In fact, the evening’s proceeds fully paid for a mouse model that is being created for Charley’s Fund. The mouse will mimic Charley’s genetic mutation. Scientists will use this mouse to test exon skipping. Because the mouse will have Charley’s exact genetic mutation, it will be an important predictor of whether exon skipping can work on Charley and other boys with exon 51 deletion, a genetic mutation that causes Duchenne Muscular Dystrophy. We recently received this e-mail from the researcher who is creating the mouse:
I hadn’t heard back from you about your discussions with the legal folks here. That’s not really why I am writing you. I took the liberty of checking out the web-page for Charley’s Fund and was quite touched by your predicament. I have 2 boys of my own and, given the situation, it struck me quite hard that time is not on our side if we are to help him.
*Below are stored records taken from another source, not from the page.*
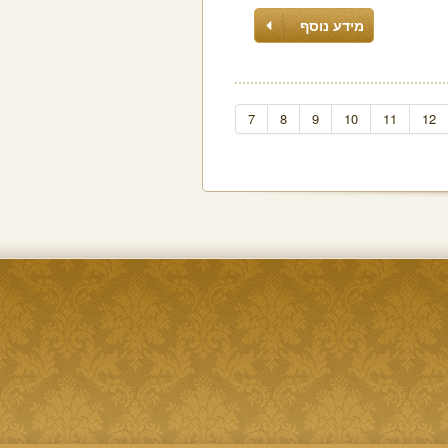
מידע נוסף
7
8
9
10
11
12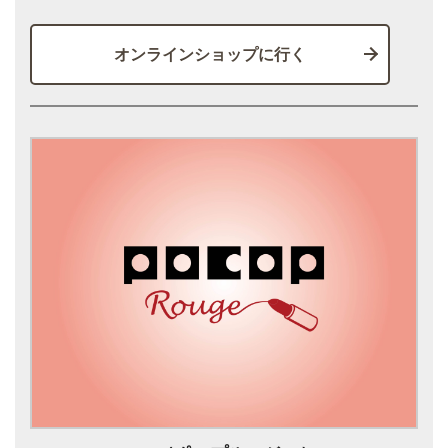
オンラインショップに行く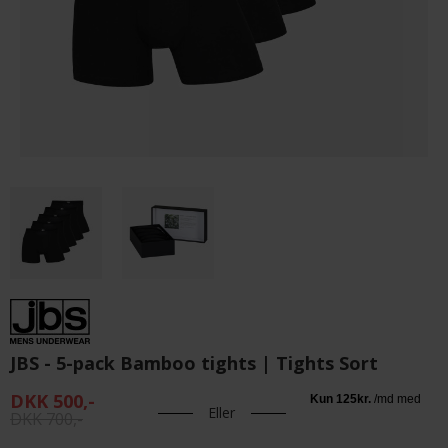
JBS - 5-pack Bamboo tights | Tights Sort
DKK 500,-
Eller
DKK 700,-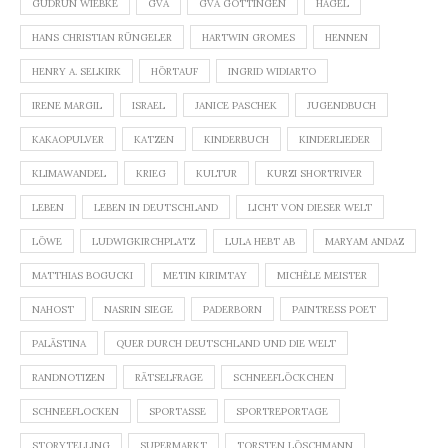
GUDRUN WIEBKE
GVA
GVA GÖTTINGEN
HAGEL
HANS CHRISTIAN RÜNGELER
HARTWIN GROMES
HENNEN
HENRY A. SELKIRK
HÖRTAUF
INGRID WIDIARTO
IRENE MARGIL
ISRAEL
JANICE PASCHEK
JUGENDBUCH
KAKAOPULVER
KATZEN
KINDERBUCH
KINDERLIEDER
KLIMAWANDEL
KRIEG
KULTUR
KURZI SHORTRIVER
LEBEN
LEBEN IN DEUTSCHLAND
LICHT VON DIESER WELT
LÖWE
LUDWIGKIRCHPLATZ
LULA HEBT AB
MARYAM ANDAZ
MATTHIAS BOGUCKI
METIN KIRIMTAY
MICHÈLE MEISTER
NAHOST
NASRIN SIEGE
PADERBORN
PAINTRESS POET
PALÄSTINA
QUER DURCH DEUTSCHLAND UND DIE WELT
RANDNOTIZEN
RÄTSELFRAGE
SCHNEEFLÖCKCHEN
SCHNEEFLOCKEN
SPORTASSE
SPORTREPORTAGE
STORYTELLING
SUPERMARKT
TORSTEN LÖSCHMANN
I don’t care about the funds at this point. We will work that out. I will waste no more time. For that reason, I initiated the project today. I have assigned my best technician to make the gene targeting vector (though we will all pitch in). After I described the problem to him, he was overwhelmed with honor at being asked to pursue such a noble endeavor. I can personally assure you that, of everyone I know, he is the person who can make this vector as fast as is humanly possible. It is a fairly complicated gene modification to make… Today, I designed the vector and we are on the move. I will do whatever I can to get this done. Anyway, I just wanted to let you know that there will be no more delays. Charley and many other children are too important for me to wait any longer.
And so I continue my practice of always ending on a positive note.